WI: What type of Non-Nuclear force would it take to reasonably conquer The United States and hold it effectively?

Whilst I haven't got the faintest idea of how to subjugate the United States (I know that defeating its navy, securing the West or East coast for supplies, and not treating the populace like shit might factor into it), in terms of defeat on the battlefield I believe it to be quite achievable, although most certainly not from "peer" powers, nor would the defeat be total. For example, a US Corps strength formation of about thirty thousand men is going to choke fuck a Russian or Chinese force of similar size.

I'd say, troop for troop, the most potent threat on the battlefield for the US would be a British, French or (to an extent) Japanese formation of similar size. That is an engagement the US could lose. Thusly, if that were part of a major engagement, that is a flank or main thrust that evaporates.
I actually would say those that we have trained with before to be worse as we generally work with them and know how they operate
 
I actually would say those that we have trained with before to be worse as we generally work with them and know how they operate

Really? I mean, sure, you'd know how they operate, but trooper for trooper they are far better trained, equipped and disciplined than what the Chinese and Russians are pumping out.
 
Really? I mean, sure, you'd know how they operate, but trooper for trooper they are far better trained, equipped and disciplined than what the Chinese and Russians are pumping out.
I don't know if they are better trained equipped and disciplined then russians. Chinese sure but not russians.

The US Infantry is the best infantry in the world, and that equipped with the numbers and training they get constantly has them above and beyond any first world peers. We may look and act like jokers, but when it comes to war no one does better then the US in this day and age at the infantry scale.
 
Yes but technology counts too. As does attrition.

If the World coalition has an army of say 900 million compared to let’s be generous and say 100 million Americans, it can take up to 8 casualties per American and still come out victorious.

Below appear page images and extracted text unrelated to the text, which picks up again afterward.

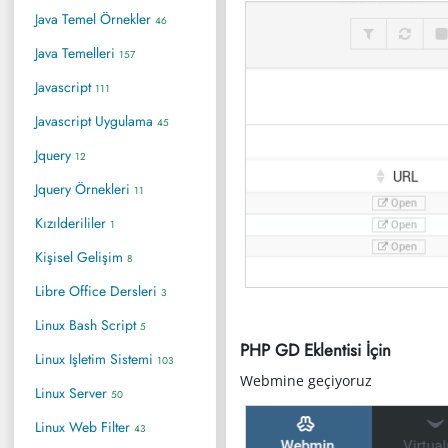
Java Temel Örnekler
46
Java Temelleri
157
Javascript
111
Javascript Uygulama
45
Jquery
12
Jquery Örnekleri
11
Kızılderililer
1
Kişisel Gelişim
8
Libre Office Dersleri
3
Linux Bash Script
5
PHP GD Eklentisi İçin
Linux Işletim Sistemi
103
Webmine geçiyoruz
Linux Server
50
Linux Web Filter
43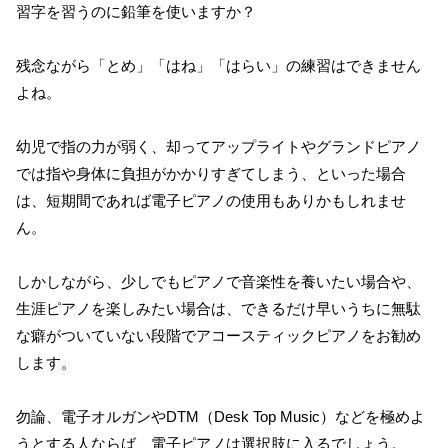
習字を習うのに鉛筆を使いますか？
残念ながら「とめ」「はね」「はらい」の練習はできません
よね。
幼児で指の力が弱く、却ってアップライトやグランドピアノ
では指や身体に負担がかかりすぎてしまう、といった場合
は、短期間であれば電子ピアノの使用もありかもしれませ
ん。
しかしながら、少しでもピアノで音楽性を養いたい場合や、
生涯ピアノを楽しみたい場合は、できるだけ早いうちに無駄
な癖がついていない段階でアコースティックピアノをお勧め
します。
勿論、電子オルガンやDTM（Desk Top Music）などを極めよ
うとする人ならば、電子ピアノは選択肢に入るでしょう。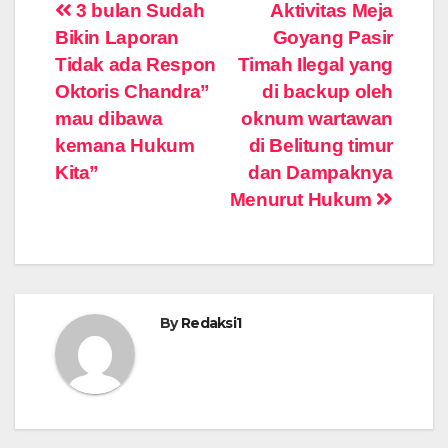
Navigasi
3 bulan Sudah
Aktivitas Meja
Bikin Laporan
Goyang Pasir
pos
Tidak ada Respon
Timah Ilegal yang
Oktoris Chandra”
di backup oleh
mau dibawa
oknum wartawan
kemana Hukum
di Belitung timur
Kita”
dan Dampaknya
Menurut Hukum
By
Redaksi1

The only way America wins against a world state is either nuclear weapons which are off the table; or attriting the invading force so badly that the world can’t raise another army.
If you take 8/9 casualties, you lose. Your demographics and economy will be fucked permanently. Any discussion of the rest of the world conventionally beating the US basically involves the assumption that the rest of the world behaves like a colony of space ants.
 
I don't know if they are better trained equipped and disciplined then russians. Chinese sure but not russians.

The US Infantry is the best infantry in the world, and that equipped with the numbers and training they get constantly has them above and beyond any first world peers. We may look and act like jokers, but when it comes to war no one does better then the US in this day and age at the infantry scale.

Yet we lost to the Taliban . .

I'm not really sure US troops are actually all that spectacular in a broad sense. Our current biggest advantage, listening people talk about our performance in Afghanistan was that we were actually willing to do risky things that risked casualties, and had the raw material capacity to perform operations that, for example, the Canadians simply didn't have the material capacity to carry out.

Our soldiers certainly aren't bad, but they're not super men either. Plus, well, this war will probably be won or lost in the air and sea anyways. Which comes down to a material question of how long we can sustain the immense expense of an extended naval and air operation against active opposition. Which comes down to questions of how much damage bombings/blockade do to the US economy and how much suffering can be realistically born.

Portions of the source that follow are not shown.